Mais le comble, c’est qu’en analysant de plus près le recours à une tierce femme, on se rend compte qu’elles paient non pas principalement pour elles-mêmes, mais pour l’homme. En effet, pour lui le recours à une femme de ménage a un double avantage :
– la pacification : ce n’est pas l’employée qui va l’ennuyer pour les chaussettes sales qu’il laisse traîner… et s’il y a problème, c’est la femme qui gère la plupart du temps la rela- tion employeure (tu diras à la femme de ménage que…
)
– le maintien de l’ordre établi : un déchargement du poids de sa mauvaise conscience d’homme qui aime l’égalité ET de toute forme de devoir de tâche ménagère. Il reste « maître chez lui » sans culpabiliser !
Dans la pratique, selon Devetter et Rousseau, lorsqu’il y a femme de ménage, la femme du ménage gagne bien un peu de répit
sur ses propres tâches. Mais l’homme, lui, n’a plus du tout à s’en soucier, et ne fait plus rien – ou presque !
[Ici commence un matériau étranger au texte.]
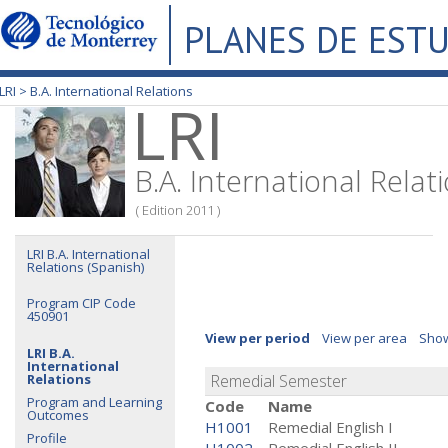
PLANES DE EST
LRI >
B.A. International Relations
LRI
B.A. International Relat
( Edition 2011 )
LRI B.A. International
Relations (Spanish)
Program CIP Code
450901
View per period
View per area
Show
LRI B.A.
International
Relations
Remedial Semester
Program and Learning
Code
Name
Outcomes
H1001
Remedial English I
Profile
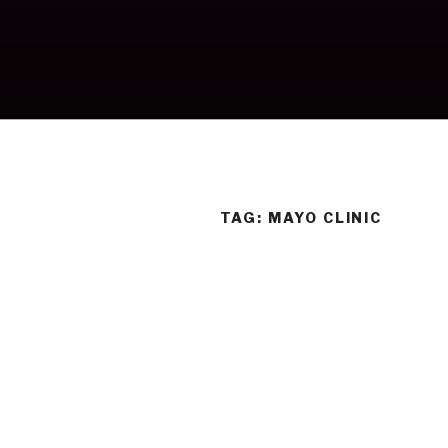
Skip
to
content
TAG:
MAYO CLINIC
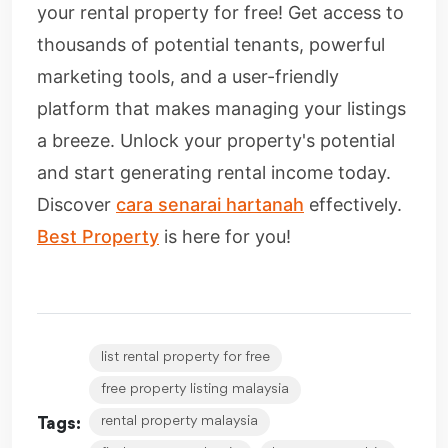
your rental property for free! Get access to
thousands of potential tenants, powerful
marketing tools, and a user-friendly
platform that makes managing your listings
a breeze. Unlock your property's potential
and start generating rental income today.
Discover
cara senarai hartanah
effectively.
Best Property
is here for you!
list rental property for free
free property listing malaysia
rental property malaysia
Tags:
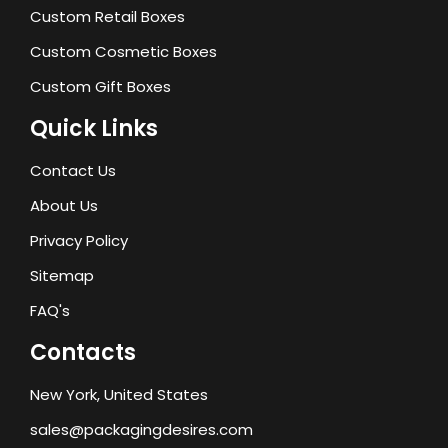
Custom Retail Boxes
Custom Cosmetic Boxes
Custom Gift Boxes
Quick Links
Contact Us
About Us
Privacy Policy
Sitemap
FAQ's
Contacts
New York, United States
sales@packagingdesires.com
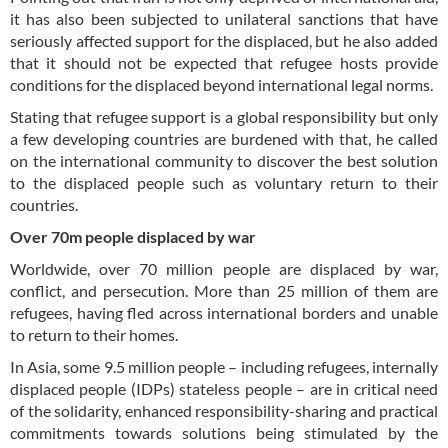
it has also been subjected to unilateral sanctions that have
seriously affected support for the displaced, but he also added
that it should not be expected that refugee hosts provide
conditions for the displaced beyond international legal norms.
Stating that refugee support is a global responsibility but only
a few developing countries are burdened with that, he called
on the international community to discover the best solution
to the displaced people such as voluntary return to their
countries.
Over 70m people displaced by war
Worldwide, over 70 million people are displaced by war,
conflict, and persecution. More than 25 million of them are
refugees, having fled across international borders and unable
to return to their homes.
In Asia, some 9.5 million people – including refugees, internally
displaced people (IDPs) stateless people – are in critical need
of the solidarity, enhanced responsibility-sharing and practical
commitments towards solutions being stimulated by the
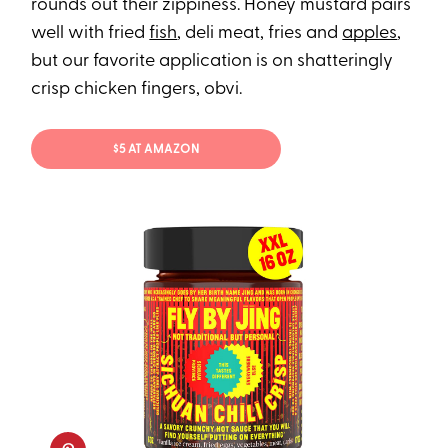
rounds out their zippiness. Honey mustard pairs
well with fried
fish
, deli meat, fries and
apples
,
but our favorite application is on shatteringly
crisp chicken fingers, obvi.
$5 AT AMAZON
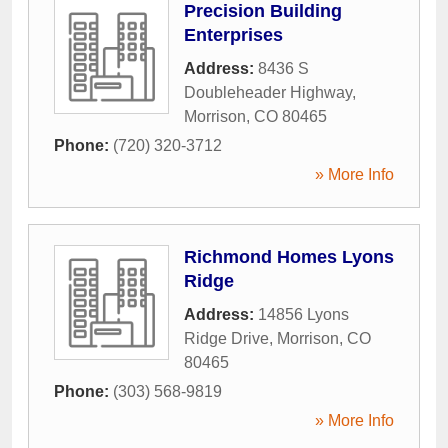
Precision Building
Enterprises
Address:
8436 S
Doubleheader Highway
,
Morrison
,
CO
80465
Phone:
(720) 320-3712
» More Info
Richmond Homes Lyons
Ridge
Address:
14856 Lyons
Ridge Drive
,
Morrison
,
CO
80465
Phone:
(303) 568-9819
» More Info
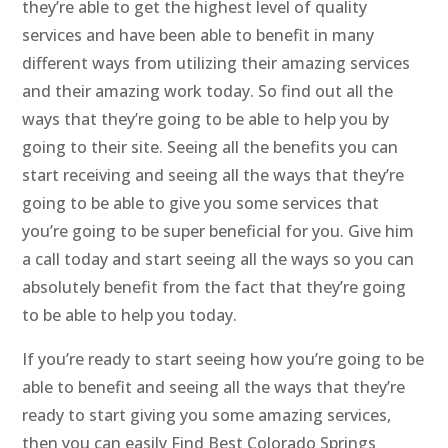
they’re able to get the highest level of quality
services and have been able to benefit in many
different ways from utilizing their amazing services
and their amazing work today. So find out all the
ways that they’re going to be able to help you by
going to their site. Seeing all the benefits you can
start receiving and seeing all the ways that they’re
going to be able to give you some services that
you’re going to be super beneficial for you. Give him
a call today and start seeing all the ways so you can
absolutely benefit from the fact that they’re going
to be able to help you today.
If you’re ready to start seeing how you’re going to be
able to benefit and seeing all the ways that they’re
ready to start giving you some amazing services,
then you can easily Find Best Colorado Springs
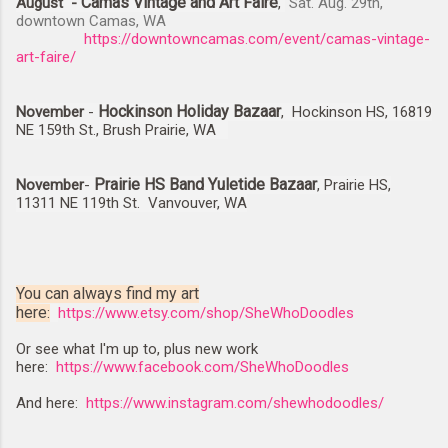
Camas Vintage and Art Faire
August -
,
Sat. Aug. 29th,
downtown Camas, WA
https://downtowncamas.com/event/camas-vintage-
art-faire/
Hockinson Holiday Bazaar
November
-
, Hockinson HS, 16819
NE 159th St., Brush Prairie, WA
Prairie HS Band Yuletide Bazaar
November
-
, Prairie HS,
11311 NE 119th St. Vanvouver, WA
You can always find my art
here
:
https://www.etsy.com/shop/SheWhoDoodles
Or see what I'm up to, plus new work
here:
https://www.facebook.com/SheWhoDoodles
And here:
https://www.instagram.com/shewhodoodles/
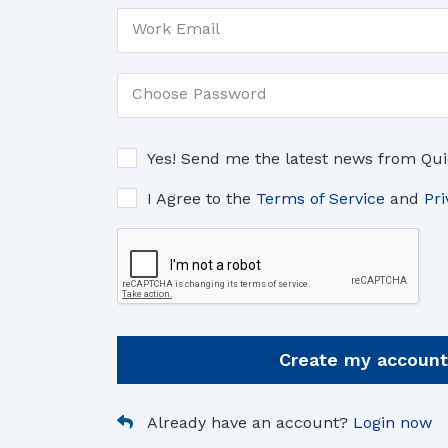
Work Email
Choose Password
Yes! Send me the latest news from Qui
I Agree to the
Terms of Service
and
Pri
Create my account
Already have an account?
Login now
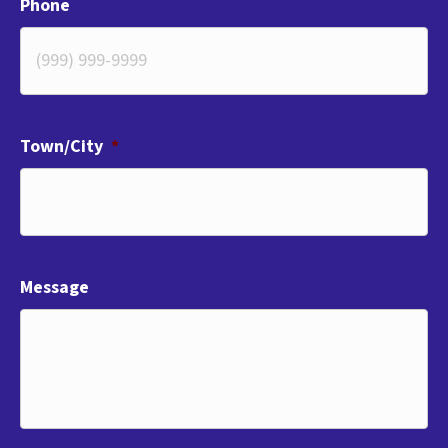
Phone
Town/City
*
Message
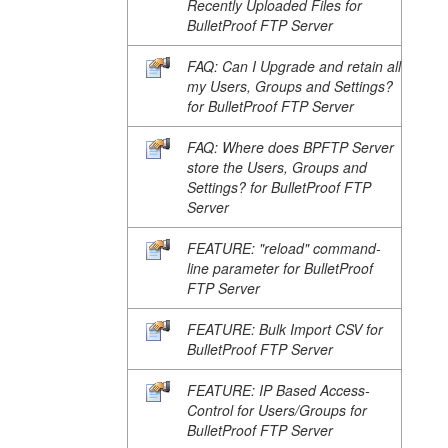
Recently Uploaded Files for
BulletProof FTP Server
FAQ: Can I Upgrade and retain all
my Users, Groups and Settings?
for BulletProof FTP Server
FAQ: Where does BPFTP Server
store the Users, Groups and
Settings? for BulletProof FTP
Server
FEATURE: "reload" command-
line parameter for BulletProof
FTP Server
FEATURE: Bulk Import CSV for
BulletProof FTP Server
FEATURE: IP Based Access-
Control for Users/Groups for
BulletProof FTP Server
Ce qui nous mène à ce paradoxe merveilleux : c’est justement dans les couples où l’on professe le plus le goùt de l’égalité – qui sont aussi ceux qui ont les moyens de payer une femme de ménage – que les tâches ménagères sont les plus mal réparties !
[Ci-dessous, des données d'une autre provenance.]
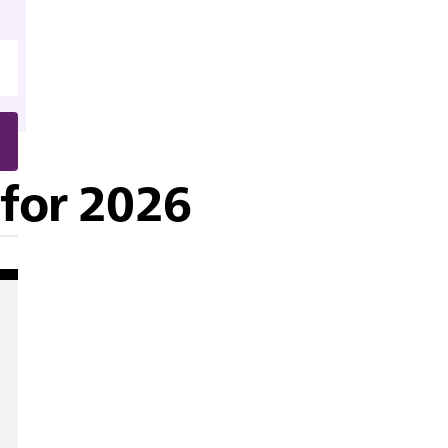
 for 2026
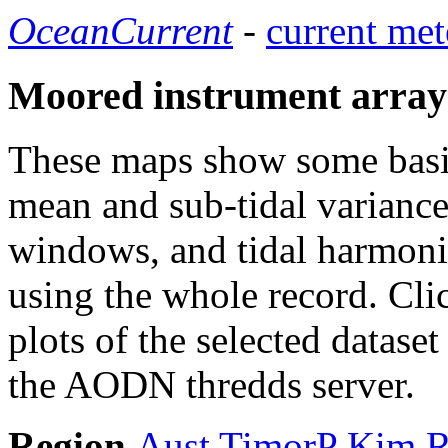
OceanCurrent
-
current met
Moored instrument array
These maps show some basic 
mean and sub-tidal variance 
windows, and tidal harmonic
using the whole record. Cli
plots of the selected datase
the AODN thredds server.
Region
Aust
TimorP
Kim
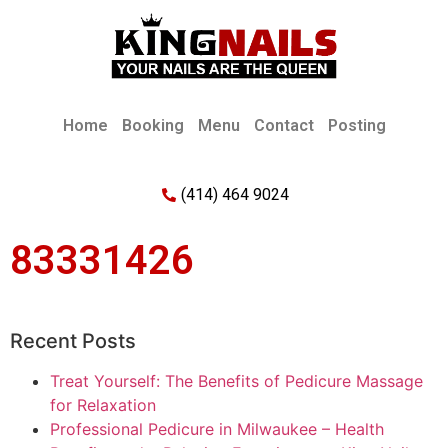
Home
Booking
Menu
Contact
Posting
(414) 464 9024
83331426
Recent Posts
Treat Yourself: The Benefits of Pedicure Massage
for Relaxation
Professional Pedicure in Milwaukee – Health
Grossièrement, 3 h payées permettent d’économiser 1h30 de travaux domestiques dans la semaine (Insee). Selon l’enquête Erfi de l’Ined, il apparaît que les couples employant une femme de ménage expriment des valeurs plus égalitaires, mais que la répartition des tâches domestiques non externalisées y est encore plus inégale qu’au sein des autres ménages !
La part des ménages où l’homme participe majoritairement ou équitablement au passage de l’aspirateur avoisine 40% lorsqu’il n’y a pas recours à une femme de ménage, mais seulement 18 % dans le cas contraire. (…)
Le temps gagné pour une femme aisée grâce à « sa » femme de ménage est, au moins, partiellement, accaparé par la réduction de l’investissement du conjoint.
Pour le dire autrement : l’existence d’une personne rémunérée réduit fortement la proportion de ménages partageant équitablement les tâches domestiques, et il semblerait même que l’économie en temps faite par l’homme soit proportionnellement plus importante que celle des femmes.
Les femmes sont donc en fait très peu bénéficiaires en tant qu’individues. Et de façon sociétale, elles ne le sont pas du tout, puisque ce sont toujours des femmes qui sont cantonnées au ménage. Les hommes eux, sont amplement bénéficiaires à tous les niveaux… voilà de quoi méditer sur la façon dont le patriarcat excelle à se renouveler !
Du balai. Essai sur le ménage à domicile et le retour de la domesticité
Politiques, les tâches ménagères ? Derrière l’activité fatigante, confinée à la sphère privée,
se cachent des rapports de force volontiers passés sous silence. La répartition sexuée du travail domestique, d’une injustice éclatante, est bien connue. Avec la figure de « la femme
de ménage » vient la question de la valeur adjugée à ce travail, dont la sociologue Annie Dussuet a montré qu’il s’apparente plutôt au modèle de la domesticité qu’à celui du salariat.
Stéréotypes, discriminations sexistes et racistes (les salariées de ce secteur sont pour la plupart étrangères), abus de pouvoir des usagers-employeurs… les tâches ménagères renferment bien des enjeux politiques. Sans oublier le fait que l’État mène depuis plusieurs années une politique fiscale incitative pour les particuliers recourant à une employée de maison.
Construire l’égalité réelle implique de s’emparer de ce débat. Sandrine Rousseau et François- Xavier Devetter, maîtres de conférence en Sciences économiques à l’Université de Lille-1, signent avec Du balai un court ouvrage stimulant, qui à partir d’un objet apparemment marginal (…) aboutit à des questions qui touchent à des aspects essentiels du fonctionnement de l’égalité et de la démocratie en France aujourd’hui.
Toutes les citations de cet article en sont issues.
Du balai. Essai sur le ménage à domicile et le retour de la domesticité, par François-Xavier Devetter et Sandrine Rousseau, Raisons d’agir, 2011, 140 p.